Dataset entries:
-- Opening Marker --

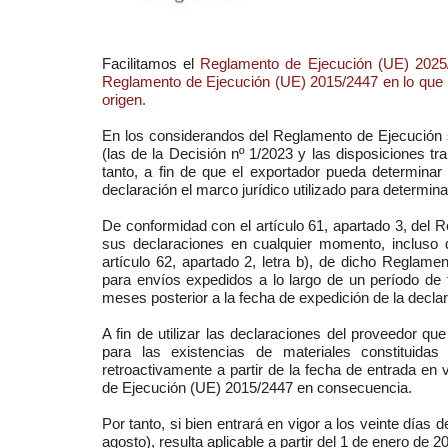
Facilitamos el
Reglamento de Ejecución (UE) 2025/
Reglamento de Ejecución (UE) 2015/2447 en lo que r
origen
.
En los considerandos del Reglamento de Ejecución s
(las de la Decisión nº 1/2023 y las disposiciones t
tanto, a fin de que el exportador pueda determinar 
declaración el marco jurídico utilizado para determin
De conformidad con el artículo 61, apartado 3, del
sus declaraciones en cualquier momento, incluso
artículo 62, apartado 2, letra b), de dicho Reglame
para envíos expedidos a lo largo de un período de
meses posterior a la fecha de expedición de la declar
A fin de utilizar las declaraciones del proveedor q
para las existencias de materiales constituid
retroactivamente a partir de la fecha de entrada en 
de Ejecución (UE) 2015/2447 en consecuencia.
Por tanto, si bien entrará en vigor a los veinte días 
agosto), resulta aplicable a partir del 1 de enero de 2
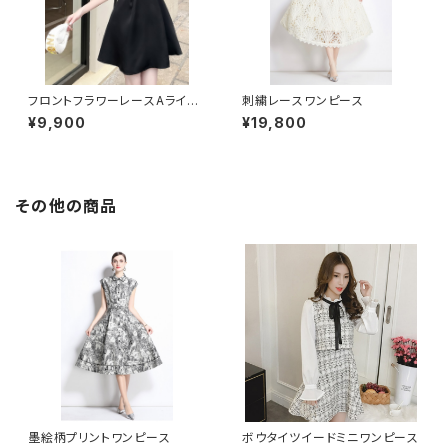
フロントフラワーレースAライン
刺繍レースワンピース
ワンピース
¥9,900
¥19,800
その他の商品
墨絵柄プリントワンピース
ボウタイツイードミニワンピース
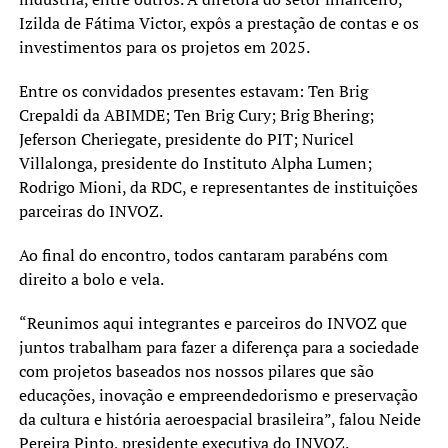
Izilda de Fátima Victor, expôs a prestação de contas e os
investimentos para os projetos em 2025.
Entre os convidados presentes estavam: Ten Brig
Crepaldi da ABIMDE; Ten Brig Cury; Brig Bhering;
Jeferson Cheriegate, presidente do PIT; Nuricel
Villalonga, presidente do Instituto Alpha Lumen;
Rodrigo Mioni, da RDC, e representantes de instituições
parceiras do INVOZ.
Ao final do encontro, todos cantaram parabéns com
direito a bolo e vela.
“Reunimos aqui integrantes e parceiros do INVOZ que
juntos trabalham para fazer a diferença para a sociedade
com projetos baseados nos nossos pilares que são
educações, inovação e empreendedorismo e preservação
da cultura e história aeroespacial brasileira”, falou Neide
Pereira Pinto, presidente executiva do INVOZ.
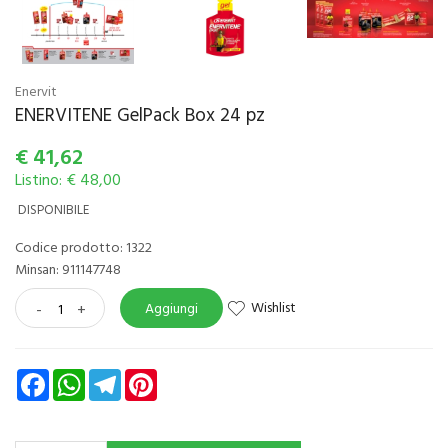
Enervit
ENERVITENE GelPack Box 24 pz
€
41,62
Listino: € 48,00
DISPONIBILE
Codice prodotto: 1322
Minsan:
911147748
Wishlist
-
+
Aggiungi
Facebook
WhatsApp
Telegram
Pinterest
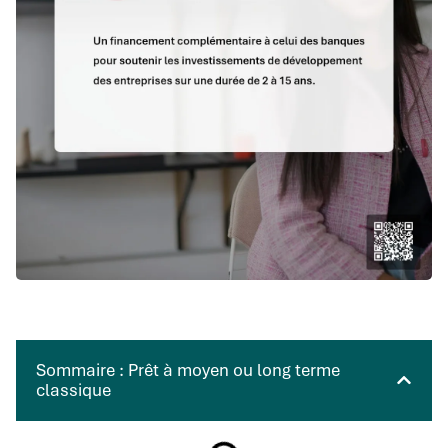
Sommaire : Prêt à moyen ou long terme
classique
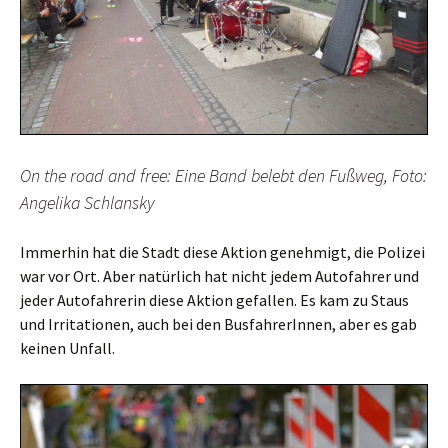
On the road and free: Eine Band belebt den Fußweg, Foto:
Angelika Schlansky
Immerhin hat die Stadt diese Aktion genehmigt, die Polizei
war vor Ort. Aber natürlich hat nicht jedem Autofahrer und
jeder Autofahrerin diese Aktion gefallen. Es kam zu Staus
und Irritationen, auch bei den BusfahrerInnen, aber es gab
keinen Unfall.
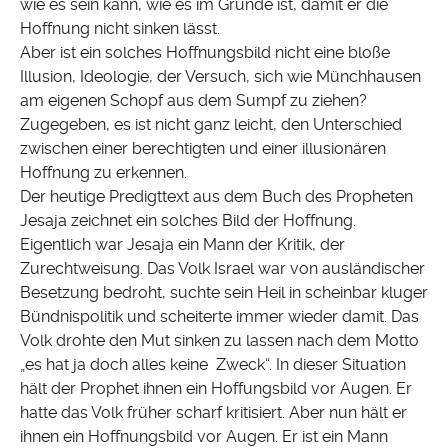
wie es sein kann, wie es im Grunde ist, damit er die
Hoffnung nicht sinken lässt.
Aber ist ein solches Hoffnungsbild nicht eine bloße
Illusion, Ideologie, der Versuch, sich wie Münchhausen
am eigenen Schopf aus dem Sumpf zu ziehen?
Zugegeben, es ist nicht ganz leicht, den Unterschied
zwischen einer berechtigten und einer illusionären
Hoffnung zu erkennen.
Der heutige Predigttext aus dem Buch des Propheten
Jesaja zeichnet ein solches Bild der Hoffnung.
Eigentlich war Jesaja ein Mann der Kritik, der
Zurechtweisung. Das Volk Israel war von ausländischer
Besetzung bedroht, suchte sein Heil in scheinbar kluger
Bündnispolitik und scheiterte immer wieder damit. Das
Volk drohte den Mut sinken zu lassen nach dem Motto
„es hat ja doch alles keine Zweck“. In dieser Situation
hält der Prophet ihnen ein Hoffungsbild vor Augen. Er
hatte das Volk früher scharf kritisiert. Aber nun hält er
ihnen ein Hoffnungsbild vor Augen. Er ist ein Mann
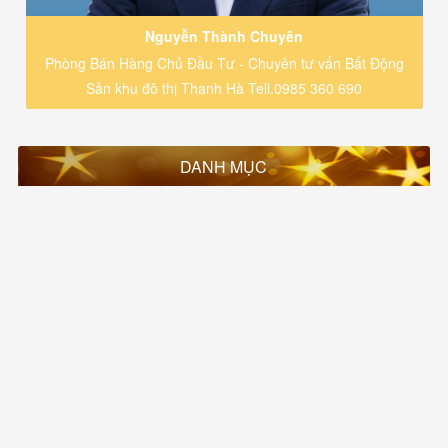
Nguyễn Thành Chuyên
Phòng Bán Hàng Chủ Đầu Tư - Chuyên tư vấn Bất Động
Sản khu đô thị Thanh Hà Tell.0985 360 690
DANH MỤC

-- Closing Marker --

**PROBLEM:** Your task is to reproduce the entries above word for word, from the first line through the line with "tanto, a fin", and please leave out any pictures.

**EXERCISE OUTPUT:**
Facilitamos el
Reglamento de Ejecución (UE) 2025/
Reglamento de Ejecución (UE) 2015/2447 en lo que r
origen
.
En los considerandos del Reglamento de Ejecución s
(las de la Decisión nº 1/2023 y las disposiciones t
tanto, a fin de que el exportador pueda determinar 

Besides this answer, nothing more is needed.